Der Berufsverband ist aktiver Partner der Impfkampagne des Bundesamts für Gesundheit (BAG) und unterstützt die Impfung gegen Covid-19. Was unternimmt der SBK-ASI konkret, um mehr Pflegende für die Impfung zu gewinnen? Im Zentrum unserer Aktivitäten steht das Vermitteln von Informationen, die Beratung der Mitglieder, die Beantwortung von Fragen sowie die Interessenvertretung.  Zusätzlich zu unserer Impf-Partnerschaft mit dem BAG publizieren wir Artikel zu Covid-19 in der SBK-Zeitschrift "Krankenpflege" und wenden uns regelmässig über unsere elektronischen Kanäle mit News zu Covid-19 an unsere Mitglieder. Denn wir gehen davon aus, dass Pflegefachleute ihren Impfentscheid gut informiert treffen wollen.


Eine Studie, die im Jahr 2019 vom BAG veranlasst wurde, zeigt auf, dass in der Fachausbildung dem Thema Impfen weniger als vier Unterrichtsstunden gewidmet werden. Sehen Sie bei der Ausbildung einen Ansatzpunkt, um die Situation längerfristig zu verbessern? Ja, eindeutig. Themen wie Infektionskrankheiten und deren Prävention sowie Public Health und Epidemiologie sollten in der Ausbildung von Pflegefachpersonen und Fachpersonen Gesundheit (FaGe) breiter vermittelt werden. Deshalb engagierte sich der SBK stark für die Schaffung einer eidgenössischen Höheren Fachprüfung (HFP) für Pflegefachpersonen zur "Fachexpertin Infektionsprävention und Spitalhygiene" Mehr dazu unter: (https://fibs.ch/). Die Fachexpertinnen Infektionsprävention sind traditionell in Spitälern angestellt. Seit einigen Jahren kommen sie zunehmend auch in Heimen oder in der Spitex zum Einsatz. Sie helfen beim Erstellen und Umsetzen von Hygienekonzepten oder bei der Schulung des Personals im Umgang mit Schutzmaterial.

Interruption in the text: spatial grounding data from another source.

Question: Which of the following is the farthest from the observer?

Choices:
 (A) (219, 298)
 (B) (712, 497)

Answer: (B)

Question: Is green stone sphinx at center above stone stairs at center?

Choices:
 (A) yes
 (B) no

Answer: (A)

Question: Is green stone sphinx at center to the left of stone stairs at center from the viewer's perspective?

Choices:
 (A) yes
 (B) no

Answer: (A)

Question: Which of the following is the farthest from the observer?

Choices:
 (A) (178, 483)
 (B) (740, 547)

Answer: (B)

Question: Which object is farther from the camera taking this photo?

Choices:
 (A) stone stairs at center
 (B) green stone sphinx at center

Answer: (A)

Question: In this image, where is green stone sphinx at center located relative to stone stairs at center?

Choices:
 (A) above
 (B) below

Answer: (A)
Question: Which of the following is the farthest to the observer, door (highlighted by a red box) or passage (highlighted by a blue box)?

Der flächendeckende und systematische in Einsatz dieser Spezialistinnen bei der Vermittlung von Infektionsthemen in der Ausbildung von FaGe und Pflegefachpersonen ist ein weiterer wichtiger Pfeiler, um möglichst schnell markante Verbesserungen zu erzielen.


Am 28. November 2021 stimmt das Volk über die Pflegeinitiative ab. Viele der enthaltenen Forderungen zur Erhöhung der Pflegequalität und Patientensicherheit sind unbestritten. Doch den Pflegeberuf mittels Verfassungsartikel aufwerten zu wollen, entspricht nicht unserer Rechtsordnung. Wie soll mit diesem Dilemma umgegangen werden? Es gibt hier kein Dilemma. Wir haben 20 Jahre lang versucht die Anliegen der Pflege gesetzlich abzubilden. 2001 hat Nationalrat Joder eine entsprechende Motion eingereicht. Nach deren Scheitern versuchte NR Joder mit einer parlamentarischen Initiative die Anliegen der Pflege in entsprechende Gesetze giessen zu lassen; leider ohne Erfolg. Wir sind damit zwei Mal im Parlament gescheitert. Daher blieb uns auf dem gesetzgeberischen Weg nur noch die Lancierung einer Volksinitiative. Der Indirekte Gegenvorschlag des Parlaments ist ungenügend. Er fokussiert auf die Ausbildung. Es fehlen Massnahmen, damit Pflegende länger im Beruf bleiben. Mehr Informationen zur Pflegeinitiative unter: https://pflegeinitiative.ch/


Roswitha Koch, ist Pflegefachfrau und leitet die Pflegeentwicklung beim SBK. Sie arbeitete 10 Jahre als Pflegeexpertin Intensivpflege. Nach einem Masterstudium in Public Health baute sie die Abteilung Pflegeentwicklung am Gesundheits-departement St. Gallen auf. Seit 2007 ist sie beim SBK für Pflegethemen wie Ethik, Psychiatrie oder Infektionskrankheiten und für internationale Beziehungen zuständig. Weitere Positionen: Vorstand des International Council of Nurses (ICN); Vorstand von APN-CH und vom Fachrat von Public Health Schweiz (PHS). Sie hat Erfahrung mit Epidemien in Afrika und mit den Gesundheitssystem von diversen Ländern auf vier Kontinenten.